Kupikir Aku Mampu

By Zulfa Rahmatina - 3:18 PM


Rupanya tidak. Entahlah, mungkin belum. Rasanya lukaku semakin sakit—atau rasa sakit yang karena frekuensi kemunculannya secara sporadis itu, membuat luka ini rasanya menjadi sama saja. Seperti pertama kalinya. Kadang-kadang aku memang tidak merasakannya. Ajaib. Tapi di lain waktu, seperti ini. Rasa nyerinya menjalar-jalar ke seluruh bagian hingga dadaku sesak. Sakit sekali.

Kadang, aku terlalu takut kehabisan napas karena satu luka ini. Padahal bukan organ pernapasanku yang bermasalah. Tentu saja terlepas dari itu, napasku sungguh berarti dari apa pun. Aku sama sekali tidak berpikir konyol untuk mengakhirinya meski luka tadi menyiksaku dan menghantam dengan keras berkali-kali. Meski aku sempat mengalami ketakutan berlebih pada setiap hal yang memungkinkanku untuk mendapat luka yang sama. Karena aku bukan manusia super, kupikir, aku lebih baik menghindarinya saja kan. Iya iya, aku berpikir pendek dan tidak ingin mengambil risiko.
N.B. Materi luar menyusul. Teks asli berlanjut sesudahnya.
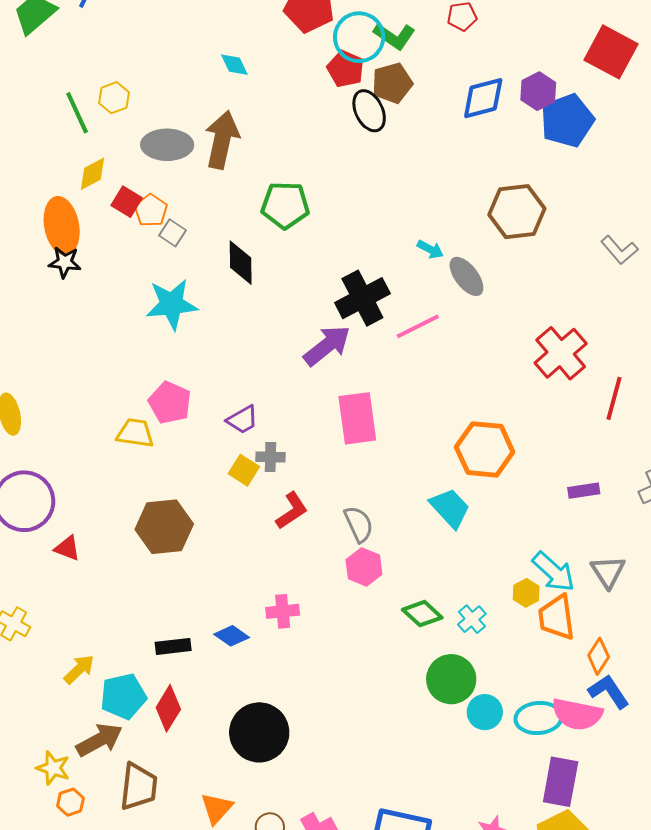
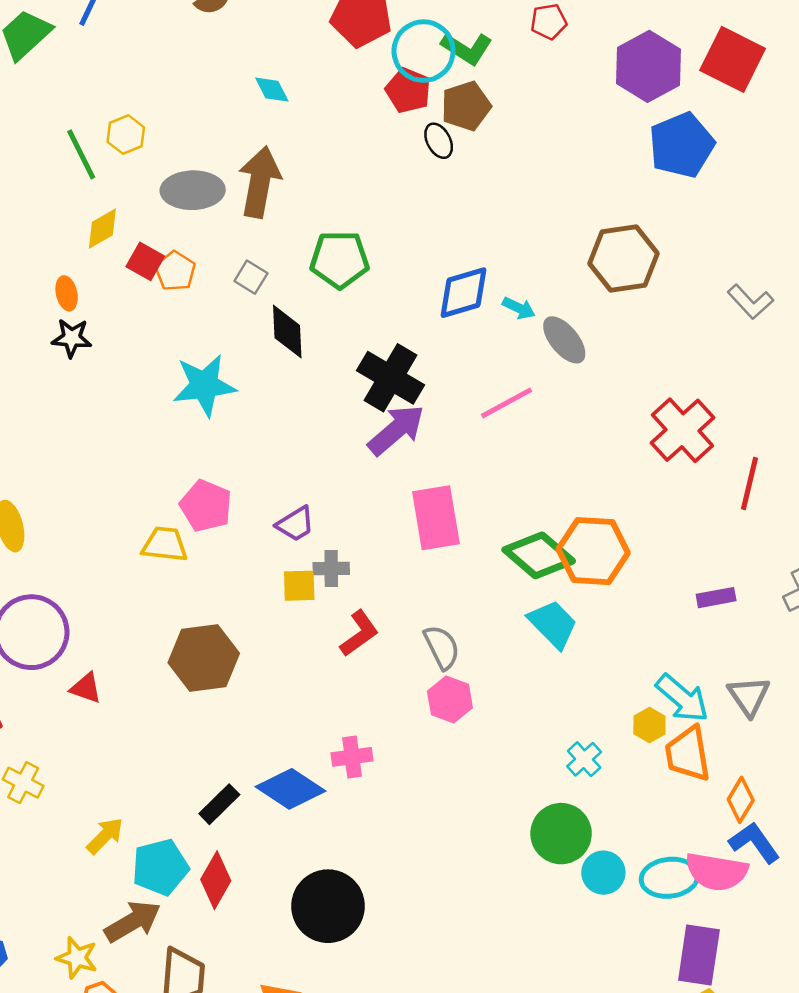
purple hexagon: (538, 91) -> (648, 66), moved, size x1.5
blue diamond: (483, 98) -> (464, 293), moved
black ellipse: (369, 111) -> (439, 141), size x0.7
orange ellipse: (62, 226) -> (67, 293), size x0.5
gray square: (172, 233) -> (251, 277), moved
black cross: (362, 298) -> (390, 378), moved, turned -30
yellow square: (244, 470) -> (299, 586), turned -32
green diamond: (422, 614) -> (539, 555), moved, size x1.4
blue diamond: (232, 636) -> (291, 789), size x1.6
black rectangle: (173, 646) -> (219, 804), turned -36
Aku takut terluka lagi dan tidak apa-apa jika kau menganggapku sebagai pengecut. Aku sudah melewati banyak hal menyakitkan. Aku juga memiliki pengalaman hampir tenggelam, oleh air mataku sendiri. Mengerikan, tapi aku masih selamat. Buktinya kita bisa sama-sama bersua di gubuk maya ini.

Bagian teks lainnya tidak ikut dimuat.